כִּי בְּרֹב חָכְמָה רָב-כָּעַס וְיוֹסִיף דַּעַת יוֹסִיף מַכְאוֹב

“Porque na muita sabedoria há muito enfado; e o que aumenta em conhecimento, aumenta em dor.” (Qohelet/Eclesiastes 1:18)

Como pode existir sabedoria cansativa, e conhecimento que aumenta dor? A resposta está no tipo de conhecimento ou sabedoria. Muitas pessoas acabam, sem querer, se cansando até mesmo de sua própria fé, porque estabelecem com o Criador tão somente um relacionamento que visa sabedoria e providência cotidianas. Preocupam-se com como vão pagar suas contas, como sair de problemas familiares, entre outros.

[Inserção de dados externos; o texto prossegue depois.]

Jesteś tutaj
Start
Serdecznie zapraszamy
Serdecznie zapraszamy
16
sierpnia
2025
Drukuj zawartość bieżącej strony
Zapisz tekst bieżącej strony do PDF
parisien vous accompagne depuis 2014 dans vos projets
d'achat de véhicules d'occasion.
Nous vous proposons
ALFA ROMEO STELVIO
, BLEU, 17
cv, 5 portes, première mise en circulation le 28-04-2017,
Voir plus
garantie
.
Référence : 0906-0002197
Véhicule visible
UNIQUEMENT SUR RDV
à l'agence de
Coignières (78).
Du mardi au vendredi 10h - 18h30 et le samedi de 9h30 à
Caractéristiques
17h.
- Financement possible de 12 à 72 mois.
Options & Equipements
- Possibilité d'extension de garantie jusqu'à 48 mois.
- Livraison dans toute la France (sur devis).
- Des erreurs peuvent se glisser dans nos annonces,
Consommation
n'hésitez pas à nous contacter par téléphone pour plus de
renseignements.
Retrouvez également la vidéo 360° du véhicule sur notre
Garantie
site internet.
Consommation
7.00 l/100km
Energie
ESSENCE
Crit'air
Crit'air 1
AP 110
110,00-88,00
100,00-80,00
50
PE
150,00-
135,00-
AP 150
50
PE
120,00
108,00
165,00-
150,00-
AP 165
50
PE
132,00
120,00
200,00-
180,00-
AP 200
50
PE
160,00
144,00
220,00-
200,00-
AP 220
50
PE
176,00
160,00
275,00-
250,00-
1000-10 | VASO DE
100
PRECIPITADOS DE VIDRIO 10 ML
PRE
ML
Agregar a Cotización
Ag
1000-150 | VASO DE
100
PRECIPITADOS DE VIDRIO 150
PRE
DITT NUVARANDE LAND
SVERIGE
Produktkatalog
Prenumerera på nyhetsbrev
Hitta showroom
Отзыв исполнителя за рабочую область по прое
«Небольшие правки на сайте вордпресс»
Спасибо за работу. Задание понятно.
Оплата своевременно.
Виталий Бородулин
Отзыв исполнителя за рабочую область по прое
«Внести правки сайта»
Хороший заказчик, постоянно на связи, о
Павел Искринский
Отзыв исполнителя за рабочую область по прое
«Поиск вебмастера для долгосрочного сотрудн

É claro que colocar essas coisas diante do Eterno é importante, mas se essa é a única forma de sabedoria buscada, brevemente ela se torna cansativa. Quando, contudo, nos preocupamos com entender do Eterno como Ele deseja nos usar, e buscamos dEle aquilo que Ele quer nos dar, ao invés de aquilo que nós queremos receber, então nos abrimos para uma sabedoria que é infinita, e que tem muito a iluminar nossas mentes, e fazer arder nossas almas em amor ao Criador.